§ **INFORMATION GIVEN**:

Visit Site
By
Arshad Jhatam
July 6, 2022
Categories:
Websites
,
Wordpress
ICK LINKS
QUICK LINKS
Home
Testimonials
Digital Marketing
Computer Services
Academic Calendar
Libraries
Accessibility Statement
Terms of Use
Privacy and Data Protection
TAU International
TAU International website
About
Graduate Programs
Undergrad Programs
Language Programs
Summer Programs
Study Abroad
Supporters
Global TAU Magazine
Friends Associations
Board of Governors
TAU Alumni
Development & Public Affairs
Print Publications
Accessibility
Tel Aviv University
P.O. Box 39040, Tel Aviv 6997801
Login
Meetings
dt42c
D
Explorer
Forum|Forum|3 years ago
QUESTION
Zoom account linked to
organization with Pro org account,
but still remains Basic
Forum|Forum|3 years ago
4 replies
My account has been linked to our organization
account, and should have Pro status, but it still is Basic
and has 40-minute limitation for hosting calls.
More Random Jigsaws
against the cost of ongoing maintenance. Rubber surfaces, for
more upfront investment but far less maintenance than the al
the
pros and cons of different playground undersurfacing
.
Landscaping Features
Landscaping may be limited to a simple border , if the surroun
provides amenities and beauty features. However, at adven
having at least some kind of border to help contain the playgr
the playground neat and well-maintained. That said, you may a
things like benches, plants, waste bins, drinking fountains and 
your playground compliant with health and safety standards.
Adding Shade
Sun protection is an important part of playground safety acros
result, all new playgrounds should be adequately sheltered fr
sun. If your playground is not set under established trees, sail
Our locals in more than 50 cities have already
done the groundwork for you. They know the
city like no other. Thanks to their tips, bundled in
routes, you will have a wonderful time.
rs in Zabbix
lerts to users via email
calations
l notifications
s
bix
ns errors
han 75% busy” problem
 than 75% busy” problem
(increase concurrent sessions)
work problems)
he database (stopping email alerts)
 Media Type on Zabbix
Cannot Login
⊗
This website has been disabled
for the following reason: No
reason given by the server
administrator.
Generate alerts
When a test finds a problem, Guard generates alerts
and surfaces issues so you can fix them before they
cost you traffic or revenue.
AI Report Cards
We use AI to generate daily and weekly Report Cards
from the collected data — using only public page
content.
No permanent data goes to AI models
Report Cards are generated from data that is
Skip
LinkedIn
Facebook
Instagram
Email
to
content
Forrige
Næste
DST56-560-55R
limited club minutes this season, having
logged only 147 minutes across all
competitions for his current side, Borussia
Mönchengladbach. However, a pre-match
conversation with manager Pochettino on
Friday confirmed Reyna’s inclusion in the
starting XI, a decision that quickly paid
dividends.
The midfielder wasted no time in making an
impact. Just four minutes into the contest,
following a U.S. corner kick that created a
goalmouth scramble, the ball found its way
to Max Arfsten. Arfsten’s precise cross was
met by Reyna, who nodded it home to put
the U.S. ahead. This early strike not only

§ **YOUR INSTRUCTIONS**:
Once the records end, copy them all again exactly.

§ **REPLY TO THE TASK**:
Visit Site
By
Arshad Jhatam
July 6, 2022
Categories:
Websites
,
Wordpress
ICK LINKS
QUICK LINKS
Home
Testimonials
Digital Marketing
Computer Services
Academic Calendar
Libraries
Accessibility Statement
Terms of Use
Privacy and Data Protection
TAU International
TAU International website
About
Graduate Programs
Undergrad Programs
Language Programs
Summer Programs
Study Abroad
Supporters
Global TAU Magazine
Friends Associations
Board of Governors
TAU Alumni
Development & Public Affairs
Print Publications
Accessibility
Tel Aviv University
P.O. Box 39040, Tel Aviv 6997801
Login
Meetings
dt42c
D
Explorer
Forum|Forum|3 years ago
QUESTION
Zoom account linked to
organization with Pro org account,
but still remains Basic
Forum|Forum|3 years ago
4 replies
My account has been linked to our organization
account, and should have Pro status, but it still is Basic
and has 40-minute limitation for hosting calls.
More Random Jigsaws
against the cost of ongoing maintenance. Rubber surfaces, for
more upfront investment but far less maintenance than the al
the
pros and cons of different playground undersurfacing
.
Landscaping Features
Landscaping may be limited to a simple border , if the surroun
provides amenities and beauty features. However, at adven
having at least some kind of border to help contain the playgr
the playground neat and well-maintained. That said, you may a
things like benches, plants, waste bins, drinking fountains and 
your playground compliant with health and safety standards.
Adding Shade
Sun protection is an important part of playground safety acros
result, all new playgrounds should be adequately sheltered fr
sun. If your playground is not set under established trees, sail
Our locals in more than 50 cities have already
done the groundwork for you. They know the
city like no other. Thanks to their tips, bundled in
routes, you will have a wonderful time.
rs in Zabbix
lerts to users via email
calations
l notifications
s
bix
ns errors
han 75% busy” problem
 than 75% busy” problem
(increase concurrent sessions)
work problems)
he database (stopping email alerts)
 Media Type on Zabbix
Cannot Login
⊗
This website has been disabled
for the following reason: No
reason given by the server
administrator.
Generate alerts
When a test finds a problem, Guard generates alerts
and surfaces issues so you can fix them before they
cost you traffic or revenue.
AI Report Cards
We use AI to generate daily and weekly Report Cards
from the collected data — using only public page
content.
No permanent data goes to AI models
Report Cards are generated from data that is
Skip
LinkedIn
Facebook
Instagram
Email
to
content
Forrige
Næste
DST56-560-55R
limited club minutes this season, having
logged only 147 minutes across all
competitions for his current side, Borussia
Mönchengladbach. However, a pre-match
conversation with manager Pochettino on
Friday confirmed Reyna’s inclusion in the
starting XI, a decision that quickly paid
dividends.
The midfielder wasted no time in making an
impact. Just four minutes into the contest,
following a U.S. corner kick that created a
goalmouth scramble, the ball found its way
to Max Arfsten. Arfsten’s precise cross was
met by Reyna, who nodded it home to put
the U.S. ahead. This early strike not only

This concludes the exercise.